Once Darren hung up the phone he went to the bathroom to take a non-narcotic anxiety pill to help with the cravings, and out came two Vicodin. “For a second it seemed like a gift from God – it was the relief that I needed,” he said. “All of a sudden I fell to my knees, shaking, trembling, and crying. I had the moment.”

At that moment, Prince prayed to God to take his afflictions away from him. “Take the money, the notoriety, the business. Give me one day of freedom,” Darren begged. “I felt this warmth over my right shoulder, and I heard a voice tell me, ‘I’ve got you if you’re ready.'” At that moment, the agent opened his hand over the toilet and flushed the drugs. He then found a 12-step meeting and 10 minutes later was in a taxi and on his way. “For the first time in 23 years I wanted to stay sober more than I wanted to get high,” he said. “I walked into a church basement with 150 addicts and alcoholics and threw my hand up and said, ‘I’m Darren and I’m an addict,’ and after that, a dozen men came over to me like they knew me my whole life. That’s when my bottom turned into my beginning.”

A day turned into a week, which turned into a month, which turned into almost 11 years as of today.
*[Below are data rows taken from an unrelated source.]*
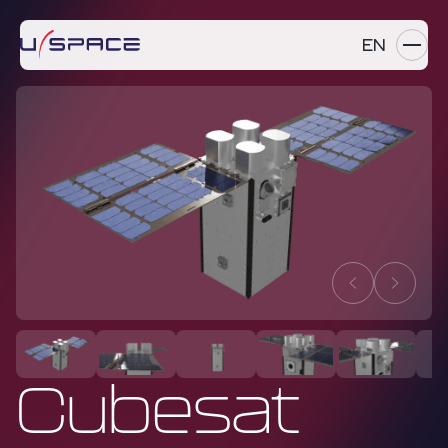
EN
SERVICES
PRODUITS
RÉFÉRENCES
ENTREPRISE
CARRIÈRES
NEWS
Cubesat
Contactez-nous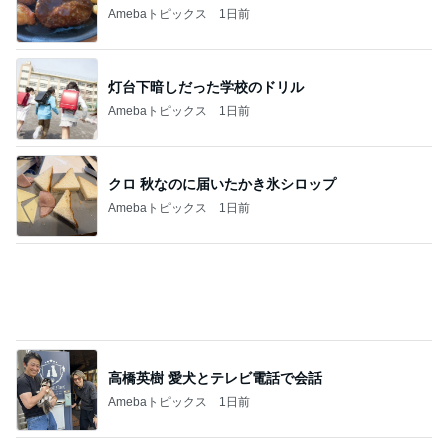
毎日どこで食べるか楽しみにする娘
Amebaトピックス
1日前
呼吸法とバスタオルで眠れた夜
Amebaトピックス
1日前
記事を読む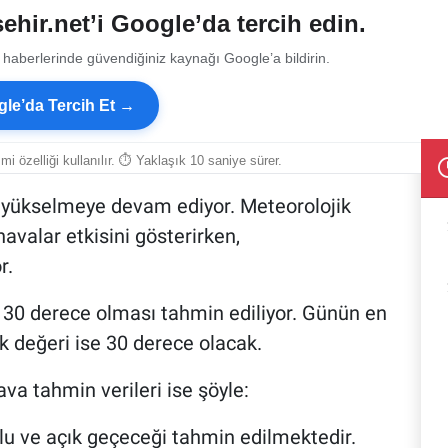
ehir.net’i Google’da tercih edin.
 haberlerinde güvendiğiniz kaynağı Google’a bildirin.
le’da Tercih Et →
smi özelliği kullanılır. ⏱ Yaklaşık 10 saniye sürer.
n yükselmeye devam ediyor. Meteorolojik
havalar etkisini gösterirken,
r.
 30 derece olması tahmin ediliyor. Günün en
k değeri ise 30 derece olacak.
va tahmin verileri ise şöyle:
lu ve açık geçeceği tahmin edilmektedir.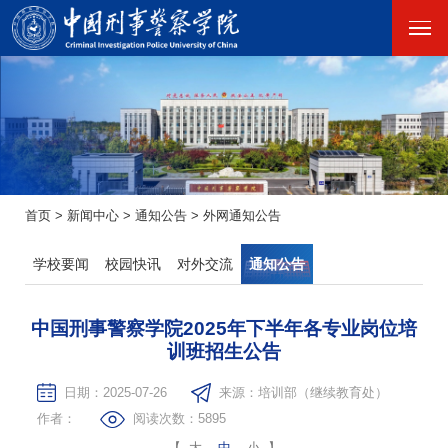
首页
>
新闻中心
>
通知公告
>
外网通知公告
学校要闻
校园快讯
对外交流
通知公告
中国刑事警察学院2025年下半年各专业岗位培
训班招生公告
日期：2025-07-26
来源：培训部（继续教育处）
作者：
阅读次数：
5895
【
大
中
小
】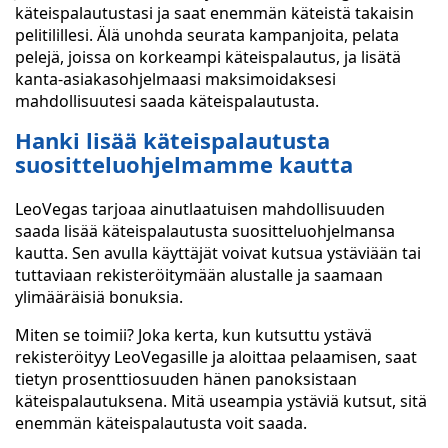
käteispalautustasi ja saat enemmän käteistä takaisin
pelitilillesi. Älä unohda seurata kampanjoita, pelata
pelejä, joissa on korkeampi käteispalautus, ja lisätä
kanta-asiakasohjelmaasi maksimoidaksesi
mahdollisuutesi saada käteispalautusta.
Hanki lisää käteispalautusta
suositteluohjelmamme kautta
LeoVegas tarjoaa ainutlaatuisen mahdollisuuden
saada lisää käteispalautusta suositteluohjelmansa
kautta. Sen avulla käyttäjät voivat kutsua ystäviään tai
tuttaviaan rekisteröitymään alustalle ja saamaan
ylimääräisiä bonuksia.
Miten se toimii? Joka kerta, kun kutsuttu ystävä
rekisteröityy LeoVegasille ja aloittaa pelaamisen, saat
tietyn prosenttiosuuden hänen panoksistaan
käteispalautuksena. Mitä useampia ystäviä kutsut, sitä
enemmän käteispalautusta voit saada.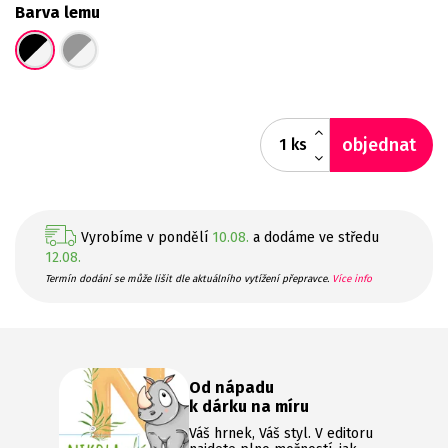
Barva lemu
objednat
ks
Vyrobíme v pondělí
10.08.
a dodáme ve středu
12.08.
Termín dodání se může lišit dle aktuálního vytížení přepravce.
Více info
Od nápadu
k dárku na míru
Váš hrnek, Váš styl. V editoru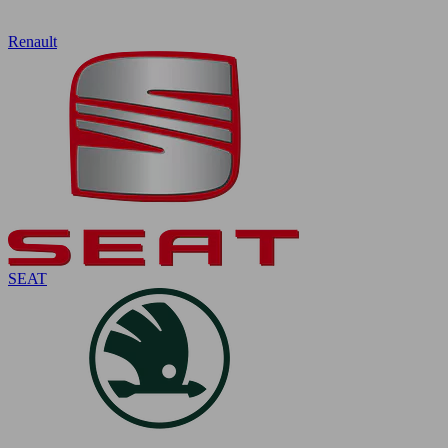
Renault
SEAT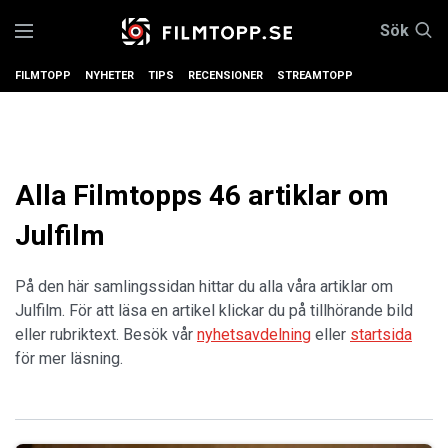
Sök
FILMTOPP
NYHETER
TIPS
RECENSIONER
STREAMTOPP
Alla Filmtopps 46 artiklar om
Julfilm
På den här samlingssidan hittar du alla våra artiklar om
Julfilm. För att läsa en artikel klickar du på tillhörande bild
eller rubriktext. Besök vår
nyhetsavdelning
eller
startsida
för mer läsning.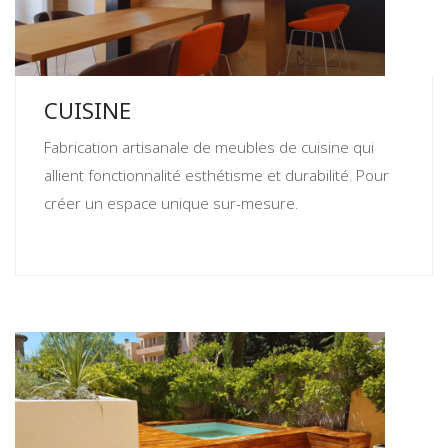
CUISINE
Fabrication artisanale de meubles de cuisine qui
allient fonctionnalité esthétisme et durabilité. Pour
créer un espace unique sur-mesure.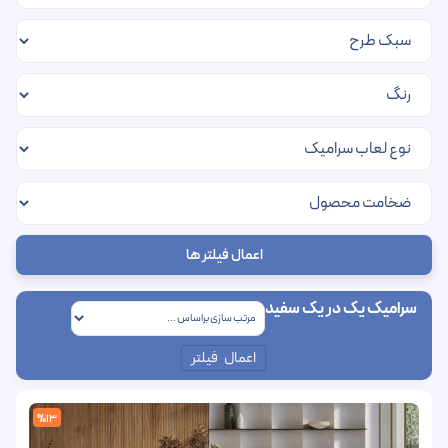
اعمال فیلتر ها
سرامیک یک در یک سفید
اعمال فیلتر
%13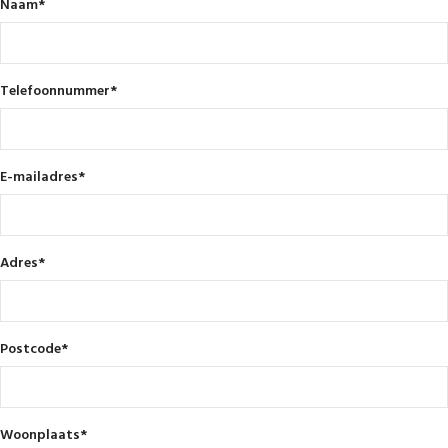
Naam
*
Telefoonnummer
*
E-mailadres
*
Adres
*
Postcode
*
Woonplaats
*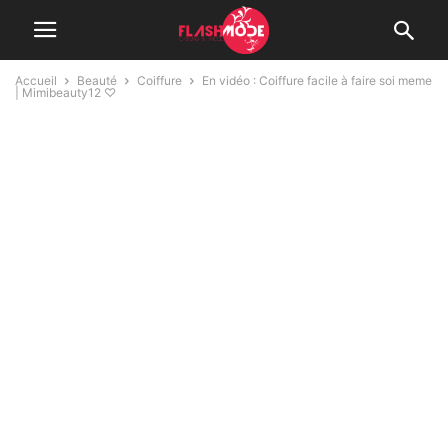
Accueil
Beauté
Coiffure
En vidéo : Coiffure facile à faire soi meme
| Mimibeauty12 ♡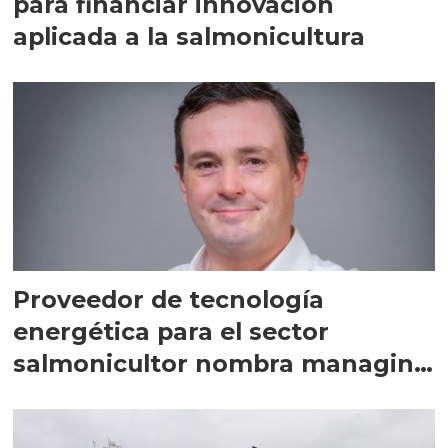
para financiar innovación
aplicada a la salmonicultura
Proveedor de tecnología
energética para el sector
salmonicultor nombra managing
director en Chile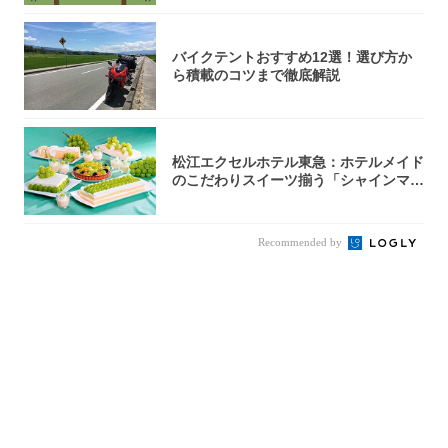
バイクテントおすすめ12選！選び方か
ら積載のコツまで徹底解説
松江エクセルホテル東急：ホテルメイド
のこだわりスイーツ揃う「シャインマス
カットの...
Recommended by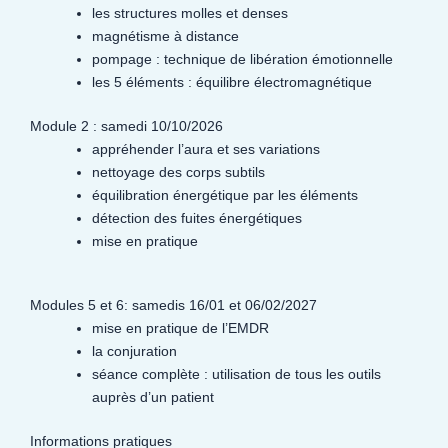
les structures molles et denses
magnétisme à distance
pompage : technique de libération émotionnelle
les 5 éléments : équilibre électromagnétique
Module 2 : samedi 10/10/2026
appréhender l’aura et ses variations
nettoyage des corps subtils
équilibration énergétique par les éléments
détection des fuites énergétiques
mise en pratique
Modules 5 et 6: samedis 16/01 et 06/02/2027
mise en pratique de l’EMDR
la conjuration
séance complète : utilisation de tous les outils
auprès d’un patient
Informations pratiques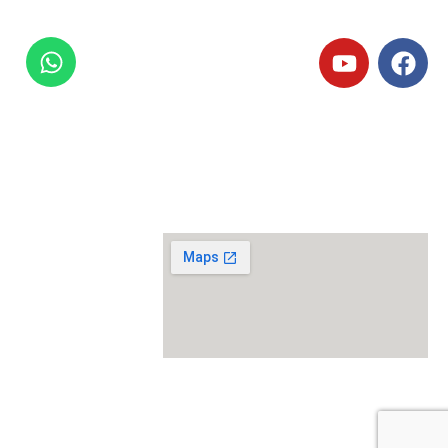
:
24/7
מוקד לפניות דחופות
972-79-923-2949+
מדאסיס בע"מ
נמל תעופה בן גוריון
חטיבה 8 , בניין סוויספורט
ישראל
מדיניות פרטיות
תנאי שימוש באתר
הצהרת נגישות
כל
הזכויות שמורות
מדאסיס בע"מ
2011-2024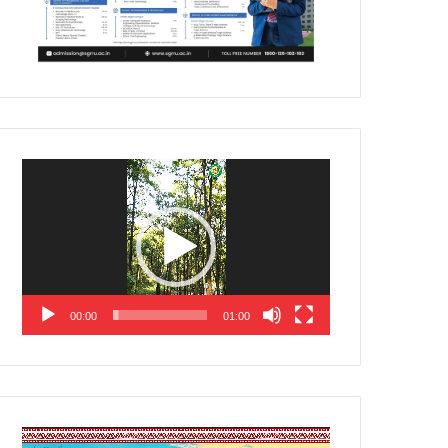
Video
Player
00:00
01:00
Video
And, throughout his decade worth of sobriety, Prince still credits his sobriety as his biggest success.

“I’ve dealt with death of clients, Dennis Rodman had his media issues, Hulk Hogan had his issues, and for them I can be the voice of reason,” he said. “My sobriety is so natural to me now. Though, I do love when things get a little crazy and they go sideways because that’s when the spiritual growth comes into play. I’m not able to just go through the big problem, but I can grow through the big problem.”

Aiming High

In October of 2018, Prince decided to get fully candid about his story and release his best-selling memoir, Aiming High.

“Aiming High wasn’t about my successes on the outside. It’s what I’ve done inside myself with my soul,” he said. “My Father passed in 2017 and always wanted me to write a book on the super agent life, but I never felt too comfortable doing that because I’ve learned that I need to check my ego at the door.”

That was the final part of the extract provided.